After half a century of carpentry, Robert Peterson can still shave an edge just right

Jorge Barrera
Northern News Services

Yellowknife (Mar 30/01) - A sliver of wood curls like a ribbon, peeled by the sharp edge of the plane beneath Robert Peterson's thick fingers. He's sanding shelves for a cupboard, half a century of carpentry experience going into each stroke.

It's 4:20 p.m. inside the large shop at Energy Wall and Building Products Ltd. on Coronation Drive out in Kam Lake.

One last ribbon falls to the workshop table and Peterson flips the cupboard on its edge and traces the upper edge with his pointer finger for the possibility that one grain is out of place. Satisfied, he lays it flat on the table again.

He swung a hammer when he learned to write at six years old and now a million wood chips later he's still sanding edges.

"I love carpentry," says Peterson.

"To take something, a rough piece of lumber and make it into something finished that people admire, that is an accomplishment," he says.

"To take a piece of wood and make something beautiful out of it."

In that story book way he learned carpentry from his father mending fences and shingles on the farm in Weyburn, Sask.
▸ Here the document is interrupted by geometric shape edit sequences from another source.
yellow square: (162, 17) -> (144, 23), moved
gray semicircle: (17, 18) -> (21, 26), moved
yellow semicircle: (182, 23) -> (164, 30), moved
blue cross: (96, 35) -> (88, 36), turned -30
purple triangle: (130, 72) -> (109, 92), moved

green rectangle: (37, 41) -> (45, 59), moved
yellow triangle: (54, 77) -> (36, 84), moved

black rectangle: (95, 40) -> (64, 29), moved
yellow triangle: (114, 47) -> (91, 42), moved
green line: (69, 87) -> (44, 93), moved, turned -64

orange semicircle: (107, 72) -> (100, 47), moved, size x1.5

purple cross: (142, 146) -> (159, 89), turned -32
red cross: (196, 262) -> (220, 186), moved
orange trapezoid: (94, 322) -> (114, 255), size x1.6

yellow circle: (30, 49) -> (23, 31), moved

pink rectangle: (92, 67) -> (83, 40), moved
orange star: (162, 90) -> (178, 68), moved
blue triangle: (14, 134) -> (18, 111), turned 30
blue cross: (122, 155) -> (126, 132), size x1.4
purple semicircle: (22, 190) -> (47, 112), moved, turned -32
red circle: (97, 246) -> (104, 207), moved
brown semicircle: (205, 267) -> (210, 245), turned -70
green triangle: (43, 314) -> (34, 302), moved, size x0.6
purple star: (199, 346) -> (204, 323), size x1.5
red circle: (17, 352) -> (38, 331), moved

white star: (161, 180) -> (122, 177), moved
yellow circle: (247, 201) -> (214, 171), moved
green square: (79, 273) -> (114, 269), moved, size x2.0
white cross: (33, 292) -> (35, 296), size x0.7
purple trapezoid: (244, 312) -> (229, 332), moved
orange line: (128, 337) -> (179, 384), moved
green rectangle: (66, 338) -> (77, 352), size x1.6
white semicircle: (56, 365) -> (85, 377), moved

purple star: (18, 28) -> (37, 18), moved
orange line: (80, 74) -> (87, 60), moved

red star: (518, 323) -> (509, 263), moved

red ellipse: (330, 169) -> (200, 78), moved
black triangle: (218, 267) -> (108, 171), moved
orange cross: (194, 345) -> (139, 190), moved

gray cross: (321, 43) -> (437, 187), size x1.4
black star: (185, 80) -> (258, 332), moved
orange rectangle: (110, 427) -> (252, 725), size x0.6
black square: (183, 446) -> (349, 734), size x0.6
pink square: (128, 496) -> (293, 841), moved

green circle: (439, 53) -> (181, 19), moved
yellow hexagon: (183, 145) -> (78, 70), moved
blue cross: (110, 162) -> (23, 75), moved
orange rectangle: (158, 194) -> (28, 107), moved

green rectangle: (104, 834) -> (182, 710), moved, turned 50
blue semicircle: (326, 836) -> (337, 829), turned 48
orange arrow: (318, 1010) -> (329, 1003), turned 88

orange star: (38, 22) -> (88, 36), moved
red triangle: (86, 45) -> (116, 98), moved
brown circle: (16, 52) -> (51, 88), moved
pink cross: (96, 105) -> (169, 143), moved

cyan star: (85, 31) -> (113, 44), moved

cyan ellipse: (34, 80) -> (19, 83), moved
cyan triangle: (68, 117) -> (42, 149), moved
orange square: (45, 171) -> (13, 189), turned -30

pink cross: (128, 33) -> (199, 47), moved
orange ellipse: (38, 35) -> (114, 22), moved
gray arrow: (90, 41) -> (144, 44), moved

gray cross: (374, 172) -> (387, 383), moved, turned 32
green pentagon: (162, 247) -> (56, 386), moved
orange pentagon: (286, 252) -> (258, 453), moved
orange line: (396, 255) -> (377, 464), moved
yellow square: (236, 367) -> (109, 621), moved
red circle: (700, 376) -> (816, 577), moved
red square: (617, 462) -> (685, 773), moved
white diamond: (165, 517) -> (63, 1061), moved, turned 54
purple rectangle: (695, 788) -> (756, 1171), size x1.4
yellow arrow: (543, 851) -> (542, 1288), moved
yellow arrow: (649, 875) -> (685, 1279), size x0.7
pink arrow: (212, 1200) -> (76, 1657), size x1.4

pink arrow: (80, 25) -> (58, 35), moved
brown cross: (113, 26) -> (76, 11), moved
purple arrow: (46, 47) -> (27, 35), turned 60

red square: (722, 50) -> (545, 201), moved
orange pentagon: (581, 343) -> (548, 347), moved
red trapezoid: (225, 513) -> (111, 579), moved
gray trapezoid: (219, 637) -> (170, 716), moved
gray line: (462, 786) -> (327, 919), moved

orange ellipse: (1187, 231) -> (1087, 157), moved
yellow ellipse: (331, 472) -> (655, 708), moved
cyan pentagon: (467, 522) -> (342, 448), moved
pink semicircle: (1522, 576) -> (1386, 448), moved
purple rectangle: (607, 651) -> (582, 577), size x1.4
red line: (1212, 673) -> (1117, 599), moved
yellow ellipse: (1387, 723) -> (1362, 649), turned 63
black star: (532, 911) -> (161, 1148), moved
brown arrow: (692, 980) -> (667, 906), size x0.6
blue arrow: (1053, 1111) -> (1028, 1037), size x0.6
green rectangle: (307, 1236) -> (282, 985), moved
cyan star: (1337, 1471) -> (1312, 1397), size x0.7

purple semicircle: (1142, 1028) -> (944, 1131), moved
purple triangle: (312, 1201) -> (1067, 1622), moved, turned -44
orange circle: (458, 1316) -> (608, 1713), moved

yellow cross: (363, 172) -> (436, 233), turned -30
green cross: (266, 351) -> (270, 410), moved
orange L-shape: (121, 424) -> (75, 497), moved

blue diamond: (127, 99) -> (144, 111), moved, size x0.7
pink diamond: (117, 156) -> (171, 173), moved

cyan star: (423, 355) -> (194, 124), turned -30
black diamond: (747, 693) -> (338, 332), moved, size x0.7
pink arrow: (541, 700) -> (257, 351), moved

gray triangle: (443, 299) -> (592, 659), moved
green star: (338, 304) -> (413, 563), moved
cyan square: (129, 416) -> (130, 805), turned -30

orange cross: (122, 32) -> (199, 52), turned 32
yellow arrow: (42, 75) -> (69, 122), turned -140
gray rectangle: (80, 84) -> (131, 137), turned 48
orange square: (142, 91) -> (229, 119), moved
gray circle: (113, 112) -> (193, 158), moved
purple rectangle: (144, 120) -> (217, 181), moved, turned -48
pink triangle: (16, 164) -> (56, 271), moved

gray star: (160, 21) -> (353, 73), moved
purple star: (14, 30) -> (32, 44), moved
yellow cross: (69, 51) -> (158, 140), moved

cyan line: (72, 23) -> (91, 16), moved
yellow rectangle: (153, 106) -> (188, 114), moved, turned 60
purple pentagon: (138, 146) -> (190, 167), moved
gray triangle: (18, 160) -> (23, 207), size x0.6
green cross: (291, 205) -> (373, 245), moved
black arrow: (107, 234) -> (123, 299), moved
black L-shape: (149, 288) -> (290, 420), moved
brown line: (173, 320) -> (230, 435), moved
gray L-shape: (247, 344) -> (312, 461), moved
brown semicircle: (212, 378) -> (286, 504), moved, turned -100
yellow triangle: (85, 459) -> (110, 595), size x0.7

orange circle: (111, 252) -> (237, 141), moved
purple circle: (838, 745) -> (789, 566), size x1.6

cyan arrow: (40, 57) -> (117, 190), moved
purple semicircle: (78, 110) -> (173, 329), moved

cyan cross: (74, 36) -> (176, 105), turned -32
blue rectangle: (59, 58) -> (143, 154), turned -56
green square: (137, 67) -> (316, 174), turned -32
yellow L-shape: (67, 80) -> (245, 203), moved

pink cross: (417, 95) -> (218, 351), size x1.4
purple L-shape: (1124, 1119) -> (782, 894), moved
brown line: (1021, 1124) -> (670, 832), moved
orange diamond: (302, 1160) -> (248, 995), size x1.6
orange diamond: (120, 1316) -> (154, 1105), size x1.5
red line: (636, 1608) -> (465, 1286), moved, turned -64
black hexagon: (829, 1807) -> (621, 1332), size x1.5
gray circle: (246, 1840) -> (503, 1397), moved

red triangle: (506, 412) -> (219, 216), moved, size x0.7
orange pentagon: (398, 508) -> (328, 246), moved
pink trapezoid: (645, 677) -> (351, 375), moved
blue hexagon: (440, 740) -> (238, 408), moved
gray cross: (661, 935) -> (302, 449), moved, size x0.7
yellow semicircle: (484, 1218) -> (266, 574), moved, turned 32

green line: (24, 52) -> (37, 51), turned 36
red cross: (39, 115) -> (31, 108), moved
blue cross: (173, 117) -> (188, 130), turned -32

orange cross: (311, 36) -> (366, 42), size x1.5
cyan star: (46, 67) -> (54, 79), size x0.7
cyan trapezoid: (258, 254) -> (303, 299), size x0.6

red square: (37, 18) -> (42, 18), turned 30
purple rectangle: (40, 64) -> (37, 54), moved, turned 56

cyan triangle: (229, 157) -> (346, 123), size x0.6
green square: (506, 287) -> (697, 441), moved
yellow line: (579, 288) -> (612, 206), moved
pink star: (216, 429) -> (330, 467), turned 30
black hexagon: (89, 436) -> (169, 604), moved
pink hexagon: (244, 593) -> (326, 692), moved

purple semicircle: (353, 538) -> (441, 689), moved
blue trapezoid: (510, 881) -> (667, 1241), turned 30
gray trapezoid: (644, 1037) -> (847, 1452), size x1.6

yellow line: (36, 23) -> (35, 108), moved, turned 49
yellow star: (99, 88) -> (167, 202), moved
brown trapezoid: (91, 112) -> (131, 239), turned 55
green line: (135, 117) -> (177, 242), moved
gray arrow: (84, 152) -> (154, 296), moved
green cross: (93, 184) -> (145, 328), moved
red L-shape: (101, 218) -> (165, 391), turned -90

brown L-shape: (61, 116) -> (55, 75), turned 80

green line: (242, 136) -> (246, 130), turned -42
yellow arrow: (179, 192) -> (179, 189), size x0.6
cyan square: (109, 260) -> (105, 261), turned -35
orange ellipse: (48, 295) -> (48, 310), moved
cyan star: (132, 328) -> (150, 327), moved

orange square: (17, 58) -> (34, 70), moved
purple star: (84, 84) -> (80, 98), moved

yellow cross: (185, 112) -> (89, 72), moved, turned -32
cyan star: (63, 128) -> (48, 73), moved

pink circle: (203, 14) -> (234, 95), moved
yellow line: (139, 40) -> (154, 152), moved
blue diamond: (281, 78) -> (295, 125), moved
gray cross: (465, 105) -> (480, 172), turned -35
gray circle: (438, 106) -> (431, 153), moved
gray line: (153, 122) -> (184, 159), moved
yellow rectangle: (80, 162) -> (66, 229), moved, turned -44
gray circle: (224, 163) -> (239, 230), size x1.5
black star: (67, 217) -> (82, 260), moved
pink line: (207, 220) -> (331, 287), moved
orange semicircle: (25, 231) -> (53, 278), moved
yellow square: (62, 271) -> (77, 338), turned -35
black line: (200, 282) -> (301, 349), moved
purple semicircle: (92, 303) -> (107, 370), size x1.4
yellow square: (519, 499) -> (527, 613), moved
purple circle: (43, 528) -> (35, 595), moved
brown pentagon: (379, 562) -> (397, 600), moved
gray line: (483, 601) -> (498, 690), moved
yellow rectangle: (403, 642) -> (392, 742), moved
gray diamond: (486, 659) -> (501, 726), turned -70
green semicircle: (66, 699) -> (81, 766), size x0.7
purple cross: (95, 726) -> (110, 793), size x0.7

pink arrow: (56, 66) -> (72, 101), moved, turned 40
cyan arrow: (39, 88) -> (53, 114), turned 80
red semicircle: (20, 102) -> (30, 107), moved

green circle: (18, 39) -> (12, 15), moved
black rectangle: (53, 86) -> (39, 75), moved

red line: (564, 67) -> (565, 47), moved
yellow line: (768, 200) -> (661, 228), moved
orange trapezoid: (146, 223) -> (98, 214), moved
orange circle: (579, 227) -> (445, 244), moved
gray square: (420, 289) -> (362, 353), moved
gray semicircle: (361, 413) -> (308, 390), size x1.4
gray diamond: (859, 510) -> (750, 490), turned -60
In those days neighbours helped neighbours and his father somehow became a defacto carpenter, moonlighting with wood when he wasn't stacking hay bales in the barn. In elementary school his shop teacher, Mr. Krogsguard wouldn't let him use power tools. There's something about the proximity between the hand and the cut.

"I learned a lot from him," says Peterson.

"I learned to be particular and do things accurately."

He started his apprenticeship in 1958 and by 1962 he was journeyman.

By 1967 he had built 400 boats for a business he eventually bought after working three springs.

He can tell wood by its smell. He says oak stinks and his favourite is Tennessee cedar.

"It has a strong smell," he says.

He knows how certain types of wood absorb varnish differently depending on the width of the grain, but that's just a start.

There's a certain intuition that comes from a life between cuts.

Peterson works all day in the sawdust of his job and goes home at night to tinker in his woodshop.

He's passed on carpentry to his two sons, and one of them works with him.

"They got the smell of wood," he says.

"I'll stop doing carpentry when I die," he says.

You have to believe him.

"I still got all my fingers," Peterson says as he holds up his hands.